BEGIN RECORD EXCERPTS
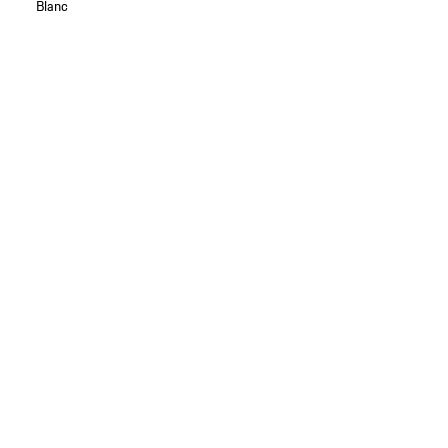
Blanc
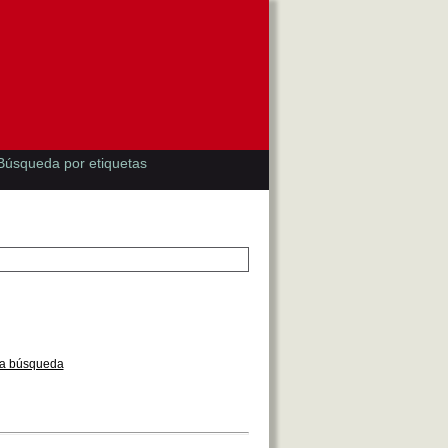
Búsqueda por etiquetas
la búsqueda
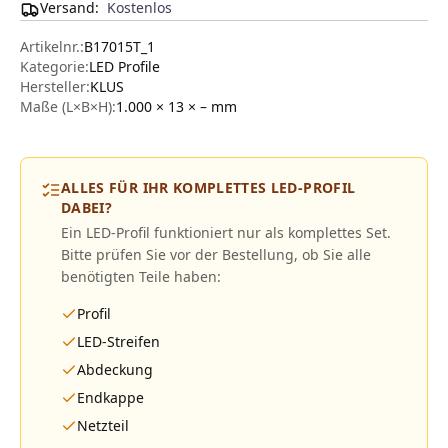
Versand
:
Kostenlos
Artikelnr.:
B17015T_1
Kategorie:
LED Profile
Hersteller
:
KLUS
Maße (L×B×H):
1.000 × 13 × –
mm
ALLES FÜR IHR KOMPLETTES LED-PROFIL
DABEI?
Ein LED-Profil funktioniert nur als komplettes Set.
Bitte prüfen Sie vor der Bestellung, ob Sie alle
benötigten Teile haben:
Profil
LED-Streifen
Abdeckung
Endkappe
Netzteil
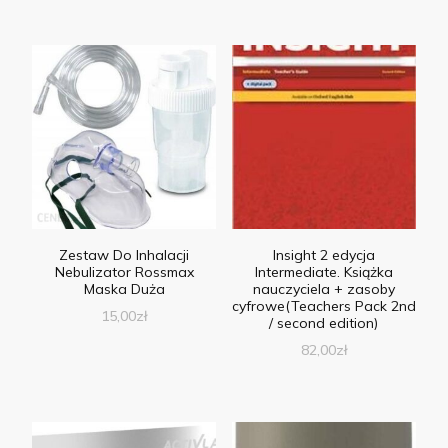
Zestaw Do Inhalacji
Insight 2 edycja
Nebulizator Rossmax
Intermediate. Książka
Maska Duża
nauczyciela + zasoby
cyfrowe(Teachers Pack 2nd
15,00
zł
/ second edition)
82,00
zł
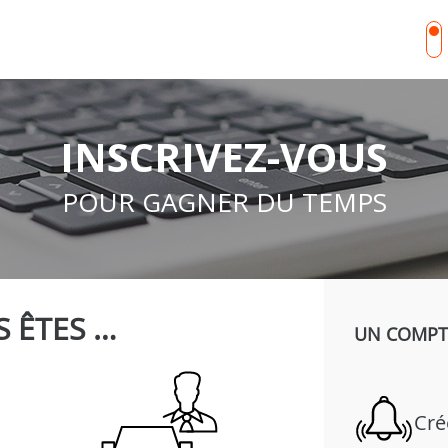
INSCRIVEZ-VOUS
POUR GAGNER DU TEMPS
 ÊTES …
UN COMPTE
Cré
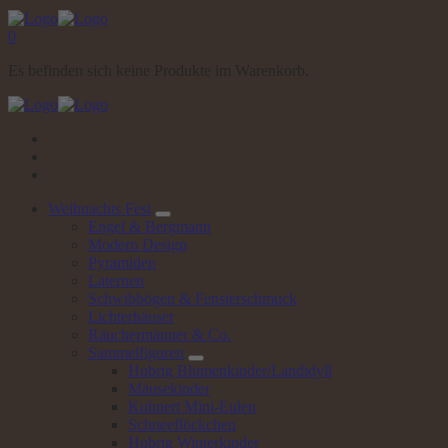
0
Es befinden sich keine Produkte im Warenkorb.
Weihnachts
Fest
Engel & Bergmann
Modern Design
Pyramiden
Laternen
Schwibbögen & Fensterschmuck
Lichterhäuser
Räuchermänner & Co.
Sammelfiguren
Hubrig Blumenkinder/Landidyll
Mäusekinder
Kuhnert Mini-Eulen
Schneeflöckchen
Hubrig Winterkinder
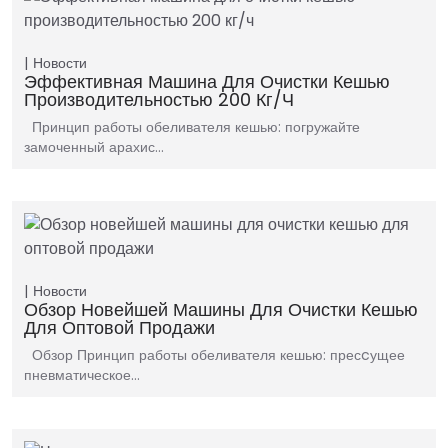
Новости
Эффективная Машина Для Очистки Кешью
Производительностью 200 Кг/ч
Принцип работы обеливателя кешью: погружайте
замоченный арахис…
Новости
Обзор Новейшей Машины Для Очистки Кешью
Для Оптовой Продажи
Обзор Принцип работы обеливателя кешью: пресcущее
пневматическое…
END RECORD EXCERPTS
> WHAT YOU HAVE TO DO
With the pictures omitted, repeat the full set of records above exactly.

> WRITTEN RESPONSE
Blanc
Búsqueda por etiquetas
la búsqueda
Versand
:
Kostenlos
Artikelnr.:
B17015T_1
Kategorie:
LED Profile
Hersteller
:
KLUS
Maße (L×B×H):
1.000 × 13 × –
mm
ALLES FÜR IHR KOMPLETTES LED-PROFIL
DABEI?
Ein LED-Profil funktioniert nur als komplettes Set.
Bitte prüfen Sie vor der Bestellung, ob Sie alle
benötigten Teile haben:
Profil
LED-Streifen
Abdeckung
Endkappe
Netzteil
Zestaw Do Inhalacji
Insight 2 edycja
Nebulizator Rossmax
Intermediate. Książka
Maska Duża
nauczyciela + zasoby
cyfrowe(Teachers Pack 2nd
15,00
zł
/ second edition)
82,00
zł
INSCRIVEZ-VOUS
POUR GAGNER DU TEMPS
 ÊTES …
UN COMPTE
Cré
0
Es befinden sich keine Produkte im Warenkorb.
Weihnachts
Fest
Engel & Bergmann
Modern Design
Pyramiden
Laternen
Schwibbögen & Fensterschmuck
Lichterhäuser
Räuchermänner & Co.
Sammelfiguren
Hubrig Blumenkinder/Landidyll
Mäusekinder
Kuhnert Mini-Eulen
Schneeflöckchen
Hubrig Winterkinder
Новости
Эффективная Машина Для Очистки Кешью
Производительностью 200 Кг/ч
Принцип работы обеливателя кешью: погружайте
замоченный арахис…
Новости
Обзор Новейшей Машины Для Очистки Кешью
Для Оптовой Продажи
Обзор Принцип работы обеливателя кешью: пресcущее
пневматическое…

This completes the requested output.